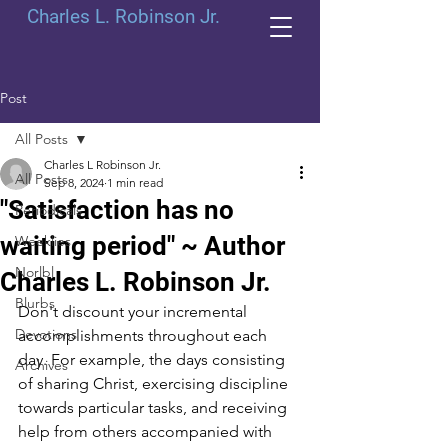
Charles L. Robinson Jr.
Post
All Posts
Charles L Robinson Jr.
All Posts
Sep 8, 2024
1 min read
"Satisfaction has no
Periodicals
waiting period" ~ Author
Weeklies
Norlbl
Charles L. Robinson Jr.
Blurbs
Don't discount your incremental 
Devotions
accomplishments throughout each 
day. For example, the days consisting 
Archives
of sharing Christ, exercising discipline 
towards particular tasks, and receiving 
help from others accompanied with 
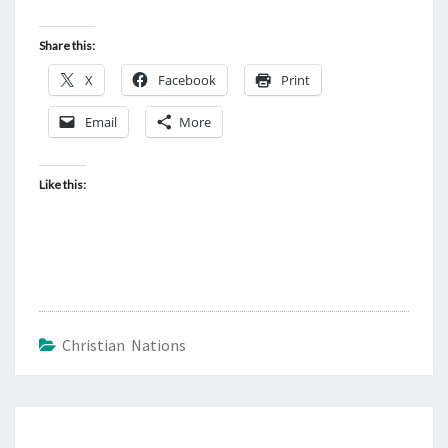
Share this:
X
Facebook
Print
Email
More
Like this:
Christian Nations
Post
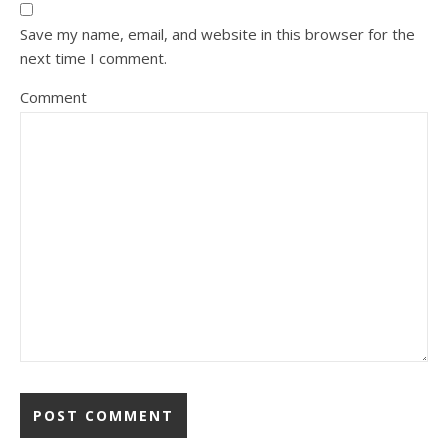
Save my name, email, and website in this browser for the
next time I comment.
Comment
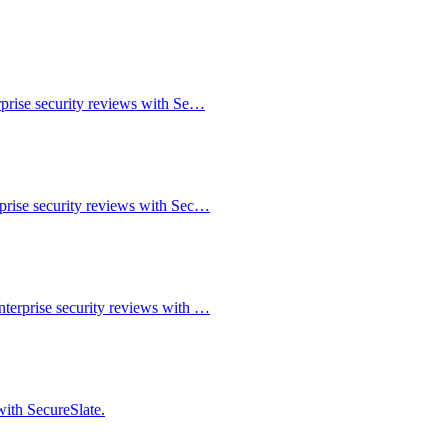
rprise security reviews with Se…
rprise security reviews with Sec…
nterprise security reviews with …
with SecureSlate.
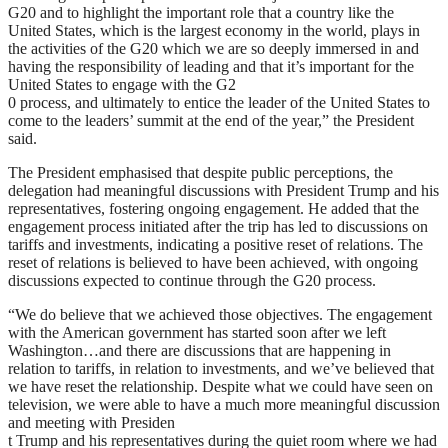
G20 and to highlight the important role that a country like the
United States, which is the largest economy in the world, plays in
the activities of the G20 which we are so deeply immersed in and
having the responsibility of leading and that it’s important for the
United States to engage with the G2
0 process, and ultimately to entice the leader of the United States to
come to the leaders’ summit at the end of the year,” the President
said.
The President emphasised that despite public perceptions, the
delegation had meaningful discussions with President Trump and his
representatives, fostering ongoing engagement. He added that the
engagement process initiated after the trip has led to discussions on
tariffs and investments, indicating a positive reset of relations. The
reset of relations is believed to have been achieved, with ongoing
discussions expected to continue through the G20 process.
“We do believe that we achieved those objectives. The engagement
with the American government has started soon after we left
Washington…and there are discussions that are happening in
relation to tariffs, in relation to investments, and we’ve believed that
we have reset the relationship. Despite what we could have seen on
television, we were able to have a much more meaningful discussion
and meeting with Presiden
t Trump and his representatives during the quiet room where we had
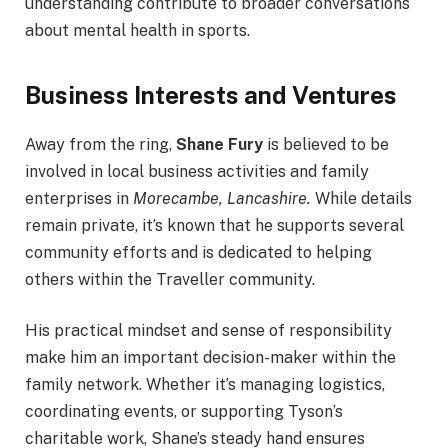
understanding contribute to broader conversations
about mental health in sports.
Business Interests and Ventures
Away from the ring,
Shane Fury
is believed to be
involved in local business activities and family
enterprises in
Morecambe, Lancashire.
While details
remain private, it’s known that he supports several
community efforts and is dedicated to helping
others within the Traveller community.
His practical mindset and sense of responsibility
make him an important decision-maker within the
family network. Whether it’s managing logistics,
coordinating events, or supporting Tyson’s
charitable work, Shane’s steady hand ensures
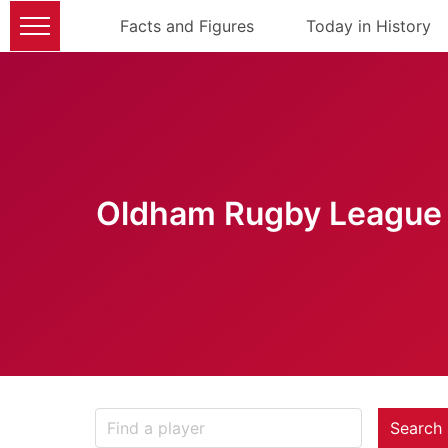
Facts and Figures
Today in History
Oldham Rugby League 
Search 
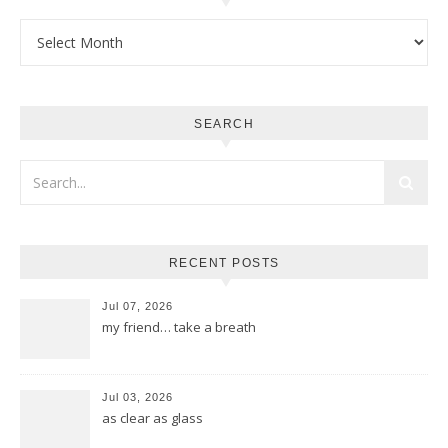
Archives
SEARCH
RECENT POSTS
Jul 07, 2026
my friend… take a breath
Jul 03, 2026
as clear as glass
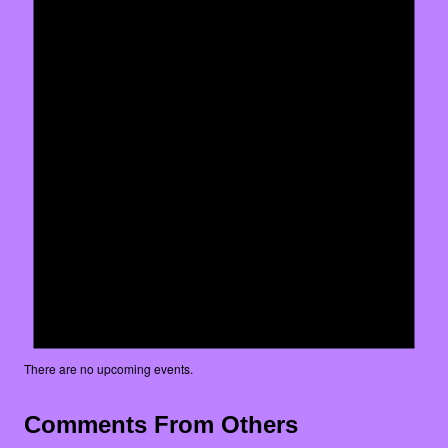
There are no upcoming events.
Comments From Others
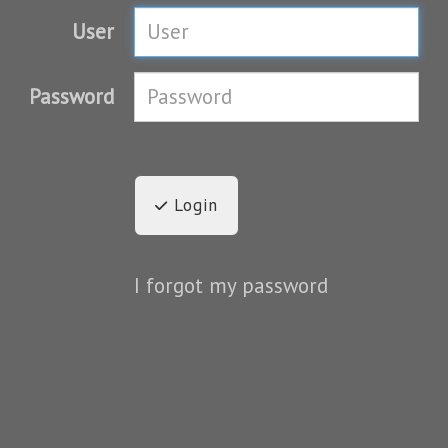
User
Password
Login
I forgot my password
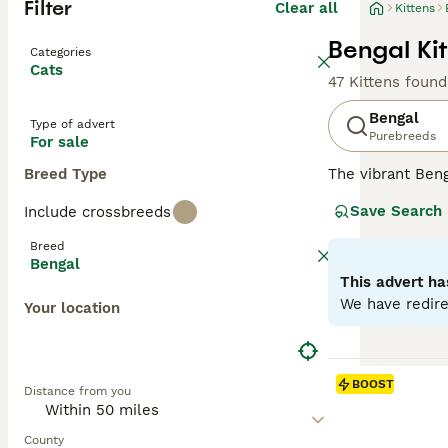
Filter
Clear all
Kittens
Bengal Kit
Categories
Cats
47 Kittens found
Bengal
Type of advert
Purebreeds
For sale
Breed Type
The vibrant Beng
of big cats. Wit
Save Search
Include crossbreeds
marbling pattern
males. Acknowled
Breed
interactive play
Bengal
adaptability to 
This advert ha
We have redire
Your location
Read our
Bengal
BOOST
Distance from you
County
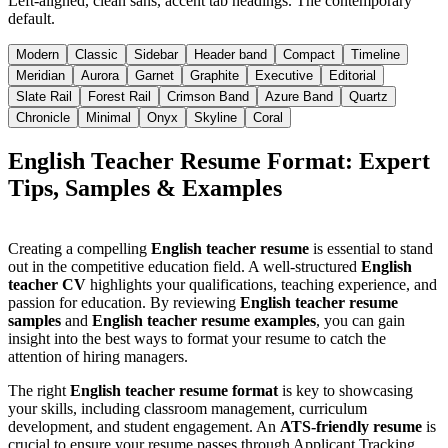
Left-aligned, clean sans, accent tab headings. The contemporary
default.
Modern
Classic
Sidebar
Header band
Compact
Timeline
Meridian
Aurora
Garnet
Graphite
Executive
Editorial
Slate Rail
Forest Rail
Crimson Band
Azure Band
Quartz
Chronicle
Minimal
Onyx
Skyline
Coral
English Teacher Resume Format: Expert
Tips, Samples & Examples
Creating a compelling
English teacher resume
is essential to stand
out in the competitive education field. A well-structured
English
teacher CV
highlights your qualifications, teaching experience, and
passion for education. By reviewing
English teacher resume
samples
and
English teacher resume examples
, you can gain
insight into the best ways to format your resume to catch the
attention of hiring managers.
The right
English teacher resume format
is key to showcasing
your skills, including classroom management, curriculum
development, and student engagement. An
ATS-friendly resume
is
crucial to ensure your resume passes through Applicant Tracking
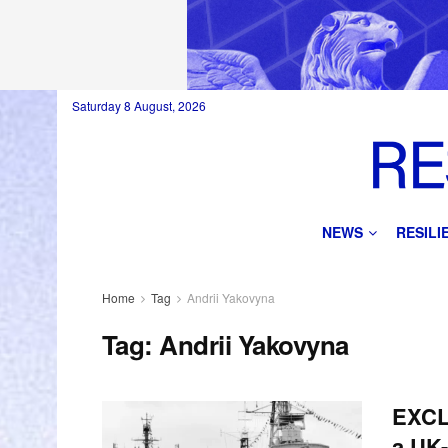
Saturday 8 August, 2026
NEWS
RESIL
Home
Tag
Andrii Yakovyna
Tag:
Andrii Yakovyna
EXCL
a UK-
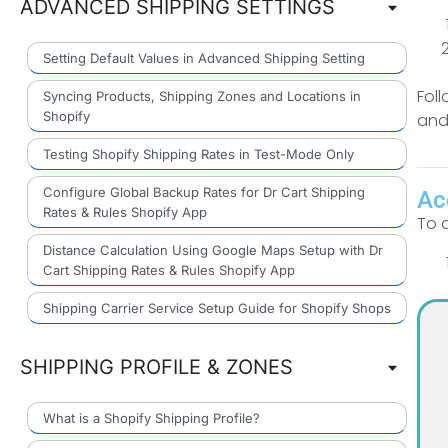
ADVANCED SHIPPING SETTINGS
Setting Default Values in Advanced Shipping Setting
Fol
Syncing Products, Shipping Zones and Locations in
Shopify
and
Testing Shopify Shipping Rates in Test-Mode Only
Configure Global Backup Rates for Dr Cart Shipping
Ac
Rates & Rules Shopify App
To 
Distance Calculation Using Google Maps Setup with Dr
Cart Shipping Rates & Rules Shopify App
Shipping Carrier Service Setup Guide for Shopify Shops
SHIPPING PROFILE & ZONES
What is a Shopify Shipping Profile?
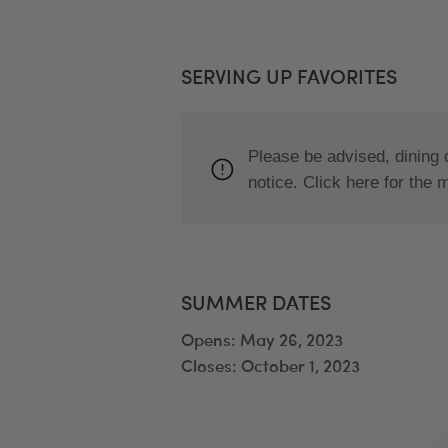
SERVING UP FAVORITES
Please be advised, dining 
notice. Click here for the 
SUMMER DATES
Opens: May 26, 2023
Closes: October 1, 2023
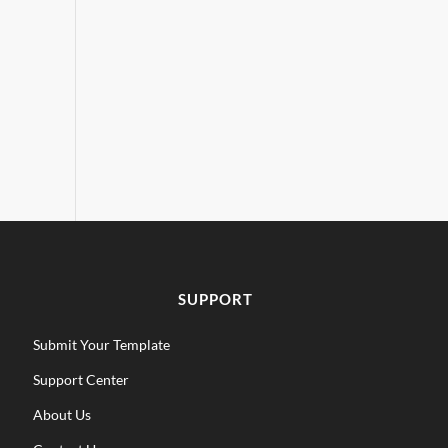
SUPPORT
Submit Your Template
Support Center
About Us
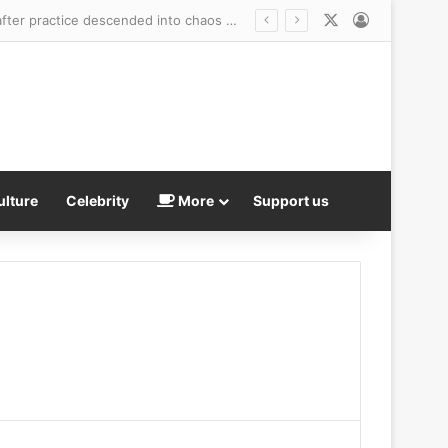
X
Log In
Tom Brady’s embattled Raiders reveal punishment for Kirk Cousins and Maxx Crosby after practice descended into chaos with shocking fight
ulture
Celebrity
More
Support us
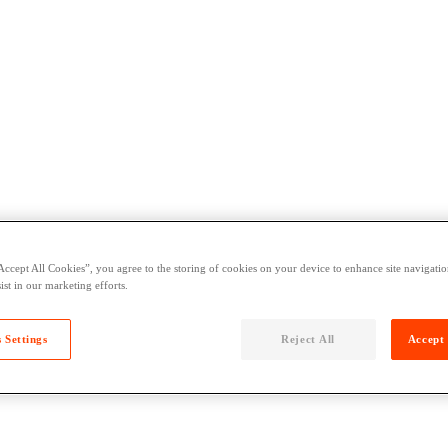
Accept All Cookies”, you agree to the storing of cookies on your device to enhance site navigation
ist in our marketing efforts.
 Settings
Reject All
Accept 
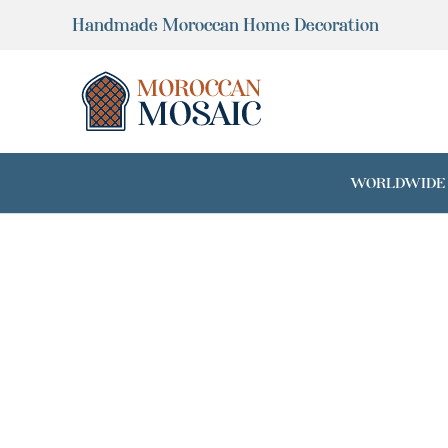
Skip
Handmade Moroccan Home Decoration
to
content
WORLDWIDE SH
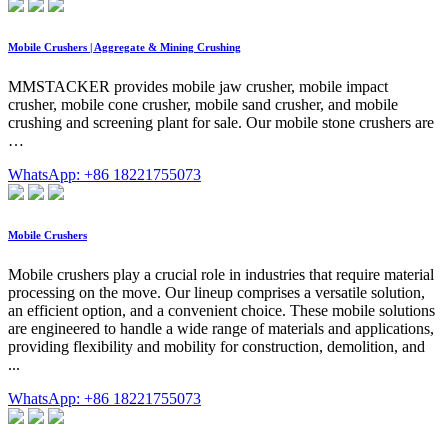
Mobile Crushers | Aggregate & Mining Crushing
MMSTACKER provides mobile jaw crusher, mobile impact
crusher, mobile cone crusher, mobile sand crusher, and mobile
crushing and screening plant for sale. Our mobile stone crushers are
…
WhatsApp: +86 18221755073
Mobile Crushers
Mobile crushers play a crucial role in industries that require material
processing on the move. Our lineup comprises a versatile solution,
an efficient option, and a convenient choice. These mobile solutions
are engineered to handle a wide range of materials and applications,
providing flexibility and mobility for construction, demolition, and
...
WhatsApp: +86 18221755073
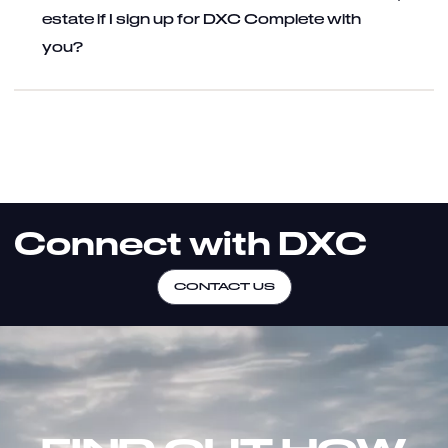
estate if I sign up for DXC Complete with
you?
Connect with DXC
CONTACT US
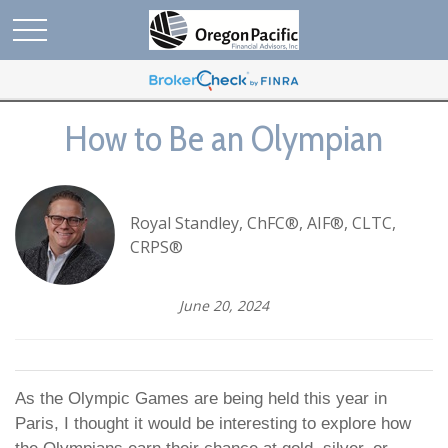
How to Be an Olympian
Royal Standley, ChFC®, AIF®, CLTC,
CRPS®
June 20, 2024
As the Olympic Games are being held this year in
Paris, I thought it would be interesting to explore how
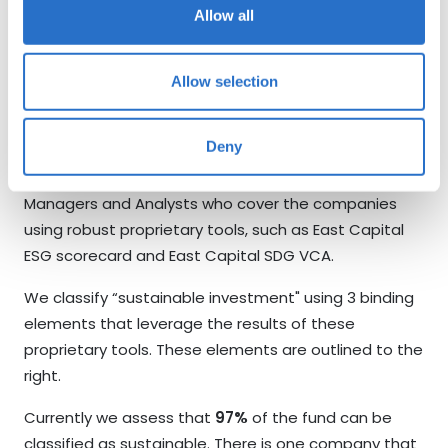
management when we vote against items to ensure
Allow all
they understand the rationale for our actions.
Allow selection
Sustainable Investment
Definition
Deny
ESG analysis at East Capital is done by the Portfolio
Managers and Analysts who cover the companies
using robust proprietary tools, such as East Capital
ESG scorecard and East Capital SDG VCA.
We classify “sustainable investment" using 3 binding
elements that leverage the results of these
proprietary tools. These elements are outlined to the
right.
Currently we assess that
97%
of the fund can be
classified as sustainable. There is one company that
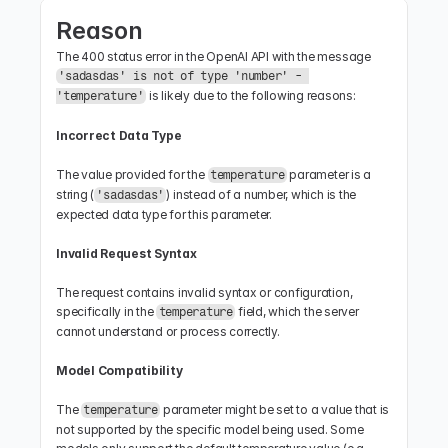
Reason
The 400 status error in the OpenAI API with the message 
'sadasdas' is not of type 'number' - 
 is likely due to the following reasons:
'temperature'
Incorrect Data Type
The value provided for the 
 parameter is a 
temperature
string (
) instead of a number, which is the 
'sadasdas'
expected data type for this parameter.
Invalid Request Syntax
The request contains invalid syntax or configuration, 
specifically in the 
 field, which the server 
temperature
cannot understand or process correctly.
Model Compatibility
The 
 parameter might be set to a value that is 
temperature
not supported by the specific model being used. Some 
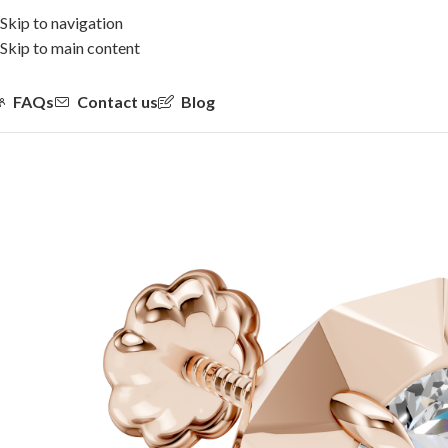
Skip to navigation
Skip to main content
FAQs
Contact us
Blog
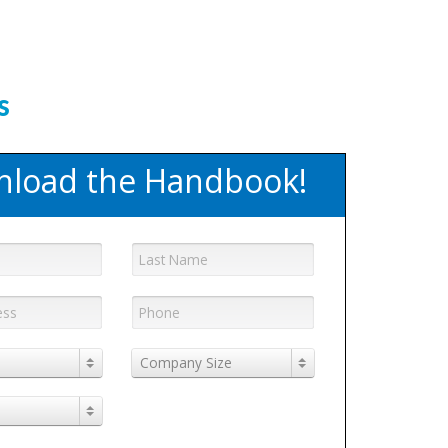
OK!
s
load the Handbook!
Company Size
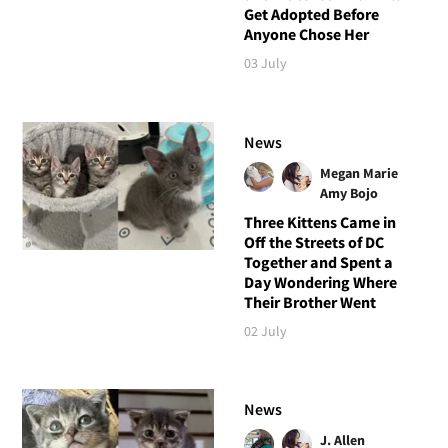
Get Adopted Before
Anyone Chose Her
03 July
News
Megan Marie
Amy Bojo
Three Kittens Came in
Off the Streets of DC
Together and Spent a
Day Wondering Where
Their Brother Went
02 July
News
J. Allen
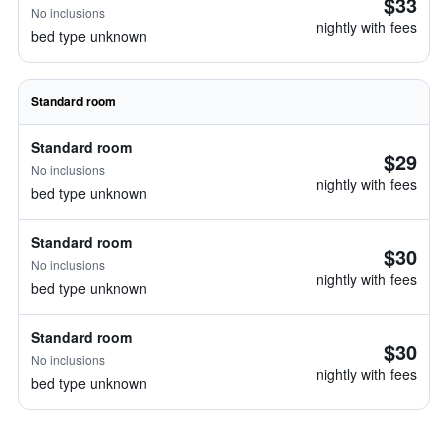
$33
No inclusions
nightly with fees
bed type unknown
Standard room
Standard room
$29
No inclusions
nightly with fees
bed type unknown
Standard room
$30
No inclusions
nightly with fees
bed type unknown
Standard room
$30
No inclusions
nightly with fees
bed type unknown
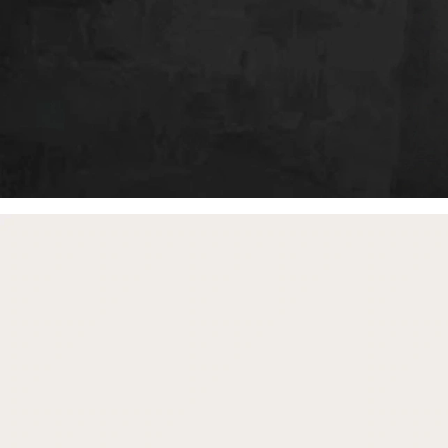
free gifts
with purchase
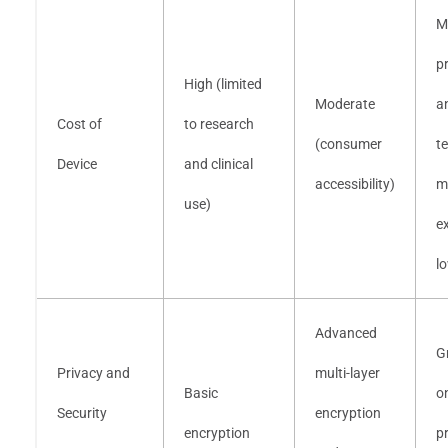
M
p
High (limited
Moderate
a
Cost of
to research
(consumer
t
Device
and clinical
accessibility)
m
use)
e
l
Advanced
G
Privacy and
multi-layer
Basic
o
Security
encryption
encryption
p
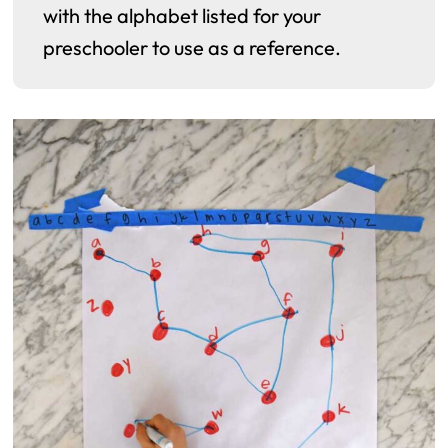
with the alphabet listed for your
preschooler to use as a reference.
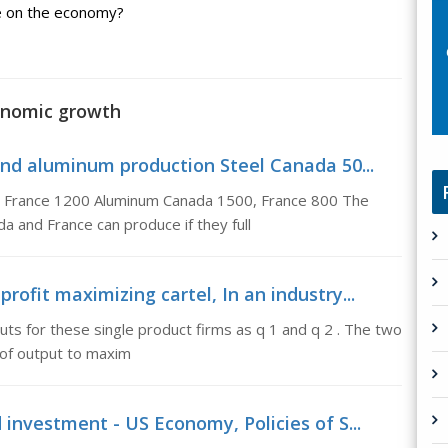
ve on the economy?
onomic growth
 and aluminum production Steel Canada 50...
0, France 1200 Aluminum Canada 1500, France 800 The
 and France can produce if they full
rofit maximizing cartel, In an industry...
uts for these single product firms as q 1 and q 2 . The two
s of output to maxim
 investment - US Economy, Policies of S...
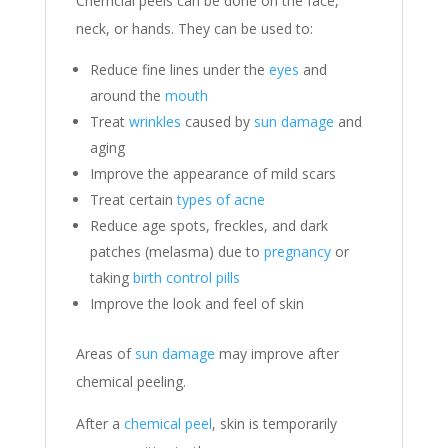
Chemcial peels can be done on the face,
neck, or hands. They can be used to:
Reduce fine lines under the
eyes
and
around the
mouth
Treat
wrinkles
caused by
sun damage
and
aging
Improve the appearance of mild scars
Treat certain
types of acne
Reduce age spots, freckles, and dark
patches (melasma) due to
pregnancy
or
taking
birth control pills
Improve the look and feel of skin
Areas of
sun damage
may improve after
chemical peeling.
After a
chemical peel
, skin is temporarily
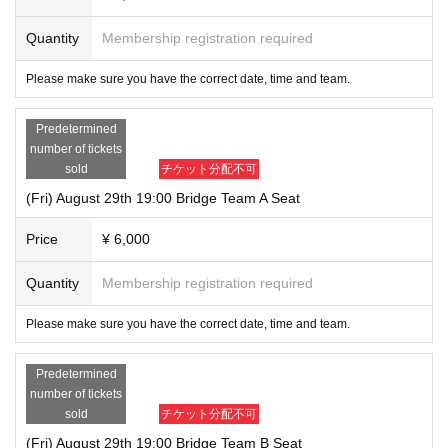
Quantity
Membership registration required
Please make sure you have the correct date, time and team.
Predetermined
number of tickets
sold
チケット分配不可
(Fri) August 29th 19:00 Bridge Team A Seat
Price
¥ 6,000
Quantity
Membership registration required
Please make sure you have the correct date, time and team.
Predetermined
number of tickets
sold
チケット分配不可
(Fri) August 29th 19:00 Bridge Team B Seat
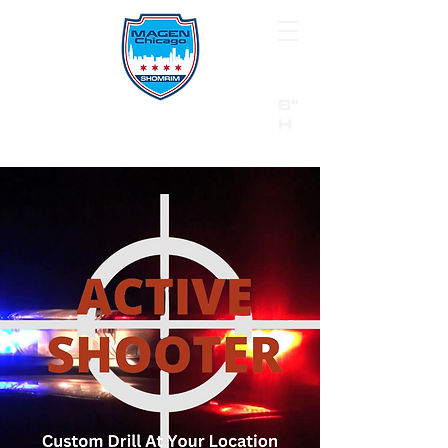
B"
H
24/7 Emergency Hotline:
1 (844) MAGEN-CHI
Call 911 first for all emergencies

:::::

→ **The task**
Only lines containing the word "Distance" should appear in the answer, and every such line from the records above must be there.

→ **Output of the exercise**
Distance from you
Distance Calculation Using Google Maps Setup with Dr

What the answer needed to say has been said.